Pasukan Inong Balee dilengkapi seratus lebih kapal perang. Pasukan yang
semula hanya seribu, lama-lama bertambah hingga mencapai dua ribu orang.
Armada asing yang melintas di Selat Malaka pun menjadi gentar. Pada 21
Juni 1599, pasukan ekspedisi dari Belanda yang baru selesai berperang
dengan Kesultanan Banten tiba di Aceh. Rombongan yang dipimpin Cornelis
dan Frederick de Houtman disambut baik. Namun armada asing itu malah
menyerbu pelabuhan Aceh. Karir militernya menanjak setelah kesuksesannya
“menghajar” kapal perang Belanda yang dipimpin oleh Jenderal Cornelis
de Houtman yang terkenal kejam. Bahkan Cornelis de Houtman tewas
ditangan Malahayati pada pertempuran satu lawan satu di geladak kapal
pada 11 September 1599, sedang adiknya Frederich de Houtman tertawan dan
dipenjarakan selama kurang lebih dua tahun. Frederich inilah orang
Eropa pertama yang menterjemahkan Bijbel kedalam bahasa Melayu.
Akhirnya beliau diberi anugerah gelar Laksamana (Admiral). Kerajaan Aceh
melawan Laskar Inong Balee pimpinan Malahayati jadi tembok terdepan dan
Belanda berhasil dilibas. Belanda kembali menyerang, pada 21 November
1600 dibawah Komando Paulus van Caerden, mereka menjarah dan
menenggelamkan kapal-kapal yang penuh rempah di pantai Aceh. Di tahun
berikutnya, bulan Juni, Malahayati berhasil menangkap Laksamana Belanda,
Jacob van Neck, yang tengah berlayar di pantai Aceh. Setelah berbagai
insiden, Belanda mengirim surat diplomatik dan memohon maaf kepada
Kesultanan Aceh melalui utusan Maurits van Oranjesent. Malahayati
ternyata juga merupakan sosok negosiator ulung.
Pada Agustus 1601, Malahayati memimpin Aceh untuk berunding dengan dua
utusan Maurits van Oranjesent, Laksamana Laurens Bicker dan Gerard de
Roy. Mereka sepakat melakukan gencatan senjata. Belanda juga harus
membayar 50 ribu gulden sebagai kompensasi penyerbuan yang dilakukan van
Caerden. Sepak terjang Malahayati sampai juga ke telinga Ratu
Elizabeth, penguasa Inggris. Sehingga negeri raksasa itu memilih cara
damai saat hendak melintas Selat Malaka. Pada Juni 1602, Ratu Elizabeth
memilih mengutus James Lancaster untuk mengirim surat kepada Sultan Aceh
untuk membuka jalur pelayaran menuju Jawa. Malahayati disebut masih
memimpin pasukan Aceh menghadapi armada Portugis di bawah Alfonso de
Castro yang menyerbu Kreung Raya Aceh pada Juni 1606.
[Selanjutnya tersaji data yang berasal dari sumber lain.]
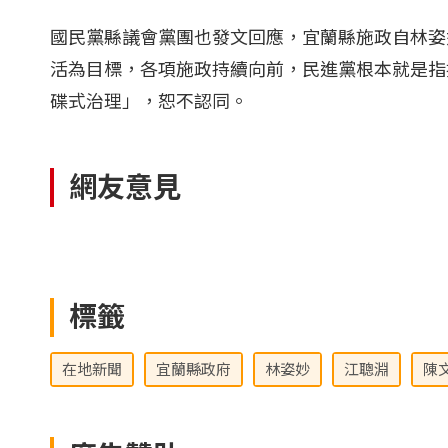
國民黨縣議會黨團也發文回應，宜蘭縣施政自林姿
活為目標，各項施政持續向前，民進黨根本就是指
碟式治理」，恕不認同。
網友意見
標籤
在地新聞
宜蘭縣政府
林姿妙
江聰淵
陳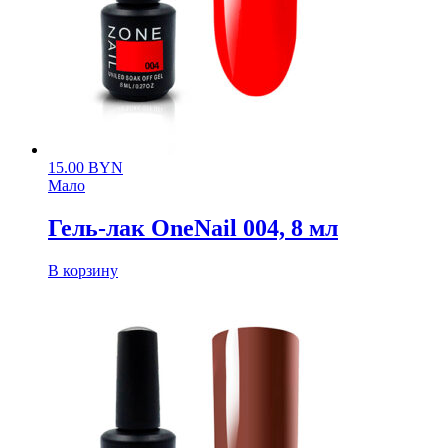
15.00
BYN
Мало
Гель-лак OneNail 004, 8 мл
В корзину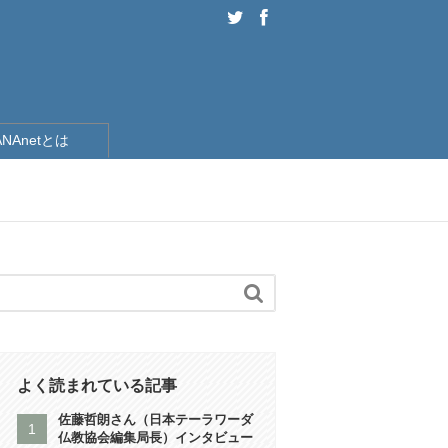
ANAnetとは
）

よく読まれている記事
佐藤哲朗さん（日本テーラワーダ
仏教協会編集局長）インタビュー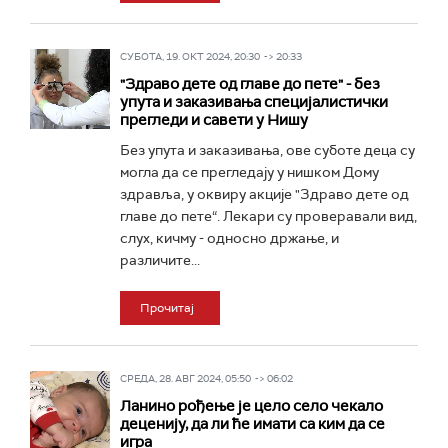
СУБОТА, 19. ОКТ 2024, 20:30 -> 20:33
"Здраво дете од главе до пете" - без
упута и заказивања специјалистички
прегледи и савети у Нишу
Без упута и заказивања, ове суботе деца су
могла да се прегледају у нишком Дому
здравља, у оквиру акције "Здраво дете од
главе до пете“. Лекари су проверавали вид,
слух, кичму - односно држање, и
различите...
Прочитај
СРЕДА, 28. АВГ 2024, 05:50 -> 06:02
Ланино рођење је цело село чекало
деценију, да ли ће имати са ким да се
игра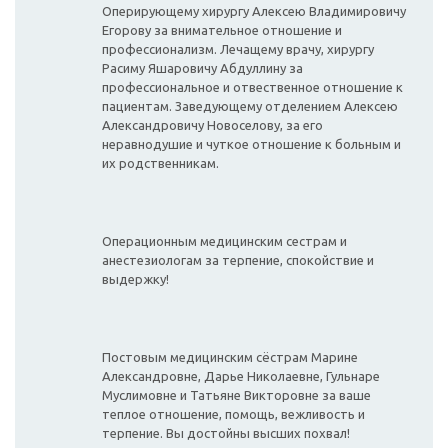
Оперирующему хирургу Алексею Владимировичу
Егорову за внимательное отношение и
профессионализм. Лечащему врачу, хирургу
Расиму Яшаровичу Абдуллину за
профессиональное и отвественное отношение к
пациентам. Заведующему отделением Алексею
Александровичу Новоселову, за его
неравнодушие и чуткое отношение к больным и
их родственникам.
Операционным медицинским сестрам и
анестезиологам за терпение, спокойствие и
выдержку!
Постовым медицинским сёстрам Марине
Александровне, Дарье Николаевне, Гульнаре
Муслимовне и Татьяне Викторовне за ваше
теплое отношение, помощь, вежливость и
терпение. Вы достойны высших похвал!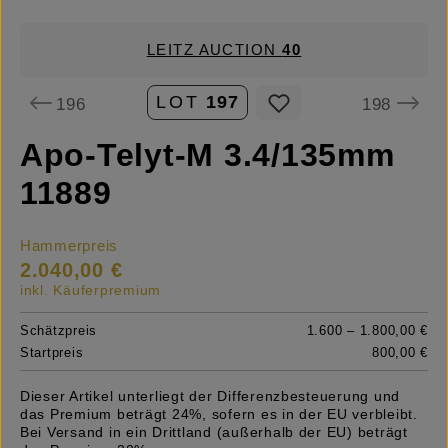
LEITZ AUCTION
40
LOT
197
196
198
Apo-Telyt-M 3.4/135mm
11889
Hammerpreis
2.040,00 €
inkl. Käuferpremium
Schätzpreis
1.600 – 1.800,00 €
Startpreis
800,00 €
Dieser Artikel unterliegt der Differenzbesteuerung und
das Premium beträgt 24%, sofern es in der EU verbleibt.
Bei Versand in ein Drittland (außerhalb der EU) beträgt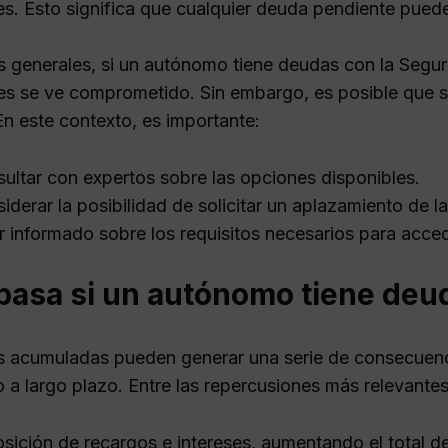
es. Esto significa que cualquier deuda pendiente puede 
s generales, si un autónomo tiene deudas con la Seguri
es se ve comprometido. Sin embargo, es posible que se
En este contexto, es importante:
ultar con expertos sobre las opciones disponibles.
iderar la posibilidad de solicitar un aplazamiento de l
r informado sobre los requisitos necesarios para acced
pasa si un autónomo tiene deu
 acumuladas pueden generar una serie de consecuenc
 a largo plazo. Entre las repercusiones más relevantes
sición de recargos e intereses, aumentando el total d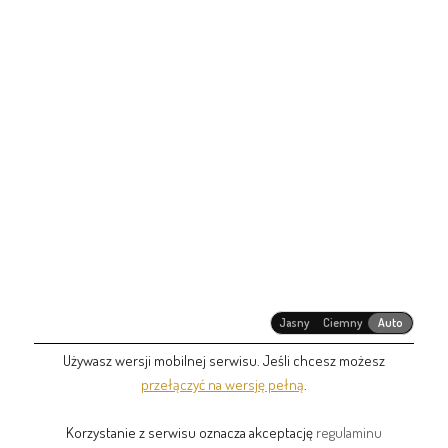
Jasny
Ciemny
Auto
Używasz wersji mobilnej serwisu. Jeśli chcesz możesz
przełączyć na wersję pełną
.
Korzystanie z serwisu oznacza akceptację
regulaminu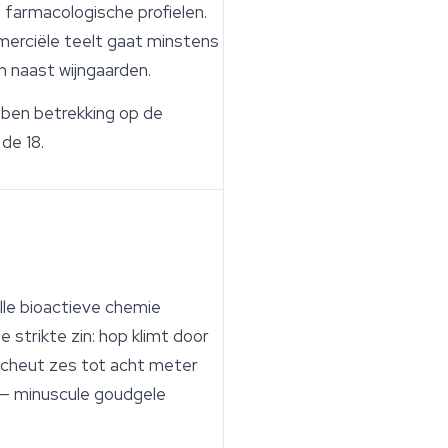
farmacologische profielen.
erciële teelt gaat minstens
 naast wijngaarden.
bben betrekking op de
de 18.
lle bioactieve chemie
e strikte zin: hop klimt door
pscheut zes tot acht meter
n — minuscule goudgele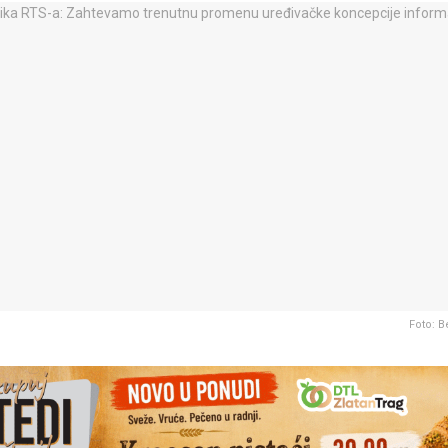
Foto: B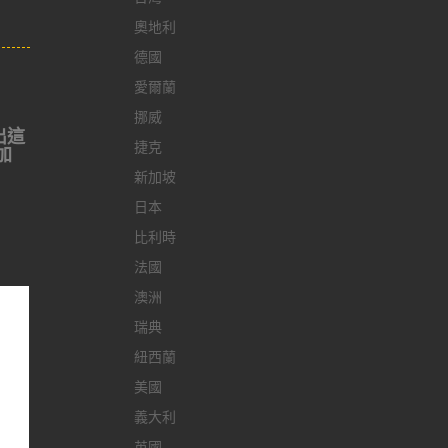
奧地利
德國
愛爾蘭
挪威
出這
捷克
加
新加坡
日本
比利時
法國
澳洲
瑞典
紐西蘭
美國
義大利
英國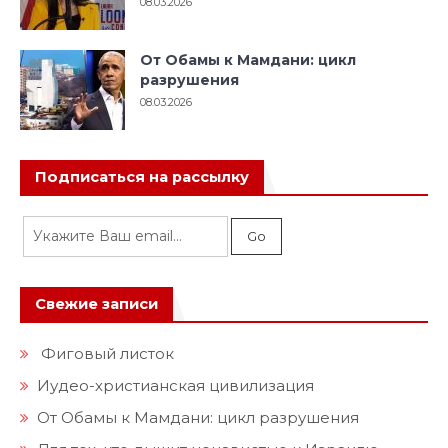
08.03.2026
От Обамы к Мамдани: цикл
разрушения
08.03.2026
Подписаться на рассылку
Свежие записи
Фиговый листок
Иудео-христианская цивилизация
От Обамы к Мамдани: цикл разрушения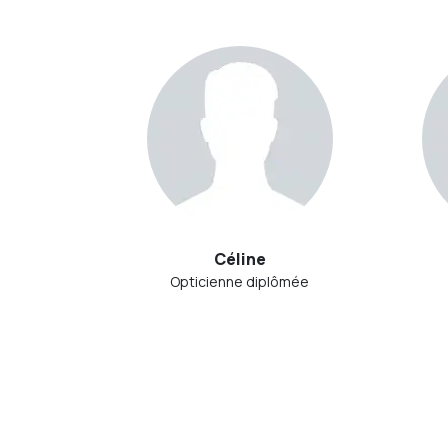
Céline
Opticienne diplômée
Sejumlah sumber sejarah menyebut Malahayati gugur dalam pertempuran
melawan Portugis itu. Setelah wafat dalam pertempuran laut Teluk Krueng
Raya Malahayati dimakamkan di lereng Bukit Kota Dalam, sebuah desa
nelayan yang berjarak 34 kilometer dari Banda Aceh, tidak jauh dari
Benteng Inong Balee,. Lokasi makam pada puncak bukit, merupakan salah
satu bentuk penghormatan terhadap tokoh yang dimakamkan.
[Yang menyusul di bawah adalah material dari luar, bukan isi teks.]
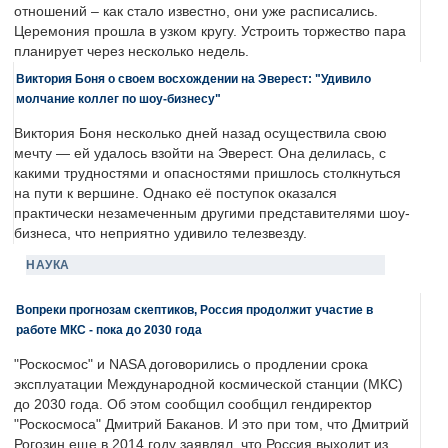
отношений – как стало известно, они уже расписались.
Церемония прошла в узком кругу. Устроить торжество пара
планирует через несколько недель.
Виктория Боня о своем восхождении на Эверест: "Удивило
молчание коллег по шоу-бизнесу"
Виктория Боня несколько дней назад осуществила свою
мечту — ей удалось взойти на Эверест. Она делилась, с
какими трудностями и опасностями пришлось столкнуться
на пути к вершине. Однако её поступок оказался
практически незамеченным другими представителями шоу-
бизнеса, что неприятно удивило телезвезду.
НАУКА
Вопреки прогнозам скептиков, Россия продолжит участие в
работе МКС - пока до 2030 года
"Роскосмос" и NASA договорились о продлении срока
эксплуатации Международной космической станции (МКС)
до 2030 года. Об этом сообщил сообщил гендиректор
"Роскосмоса" Дмитрий Баканов. И это при том, что Дмитрий
Рогозин еще в 2014 году заявлял, что Россия выходит из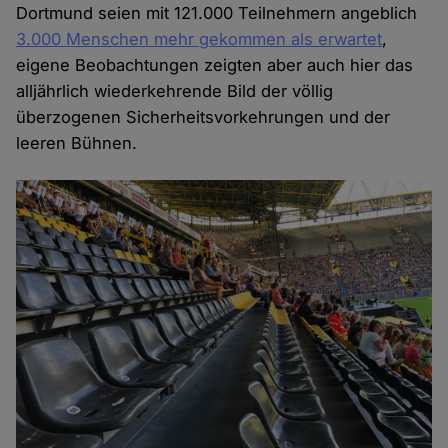
Dortmund seien mit 121.000 Teilnehmern angeblich
3.000 Menschen mehr gekommen als erwartet
,
eigene Beobachtungen zeigten aber auch hier das
alljährlich wiederkehrende Bild der völlig
überzogenen Sicherheitsvorkehrungen und der
leeren Bühnen.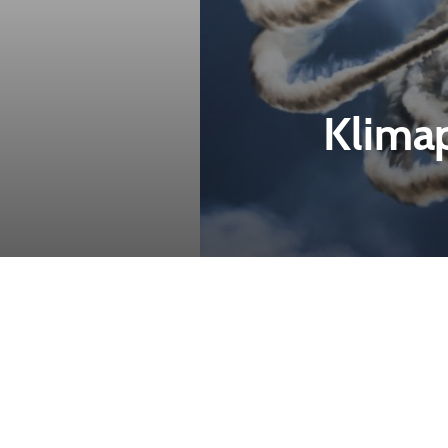
Klimap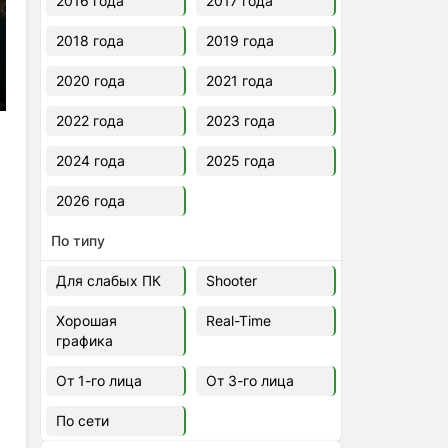
2016 года
2017 года
2018 года
2019 года
2020 года
2021 года
2022 года
2023 года
2024 года
2025 года
2026 года
По типу
Для слабых ПК
Shooter
Хорошая
Real-Time
графика
От 1-го лица
От 3-го лица
По сети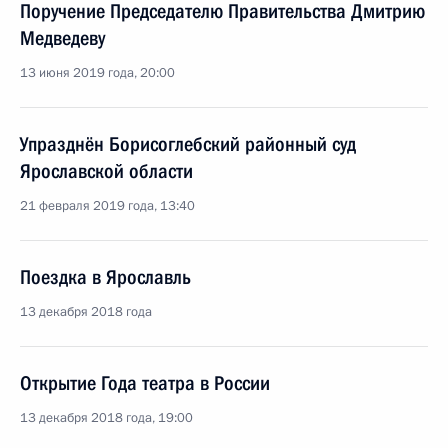
Поручение Председателю Правительства Дмитрию
Медведеву
13 июня 2019 года, 20:00
Упразднён Борисоглебский районный суд
Ярославской области
21 февраля 2019 года, 13:40
Поездка в Ярославль
13 декабря 2018 года
Открытие Года театра в России
13 декабря 2018 года, 19:00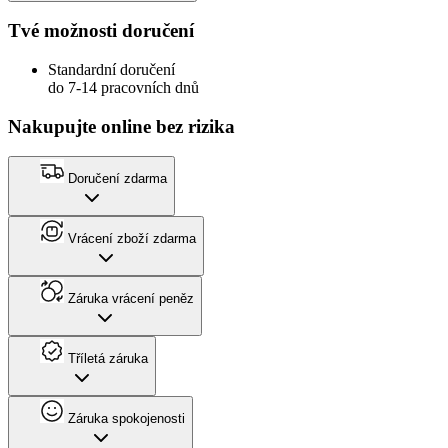
Tvé možnosti doručení
Standardní doručení
do 7-14 pracovních dnů
Nakupujte online bez rizika
Doručení zdarma
Vrácení zboží zdarma
Záruka vrácení peněz
Tříletá záruka
Záruka spokojenosti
Penempatan makam di puncak bukit kemungkinan dikaitkan dengan anggapan
bahwa tempat yang tinggi itu suci. Beberapa kompleks makam di daerah
lain yang terdapat di puncak bukit antara lain: Kompleks Makam Raja-raja
Mataram di Imogiri Yogyakarta, makam Sunan Giri di Giri Gresik, Sunan
Muria di Kudus, dan Gunung Jati di Cirebon.
Nama Malahayati sangat melegenda karena semangat dan perjuangannya
melawan dan mengusir penjajah. Untuk mengenang jasanya sebagai pejuang
tanpa pamrih tersebut nama Malahayati diabadikan untuk nama jalan, rumah
sakit, universitas di Pulau Sumatera, hingga kapal perang TNI Angkatan
Laut. Sejarah sudah mencatat beberapa pelaut wanita yang hebat di dunia
ini. Laksamana Malahayati harus dikenang sebagai salah satu pahlawan
diantaranya karena perjuangannya yang tanpa peduli harus menderita,
bahkan sampai kehilangan suami tercinta.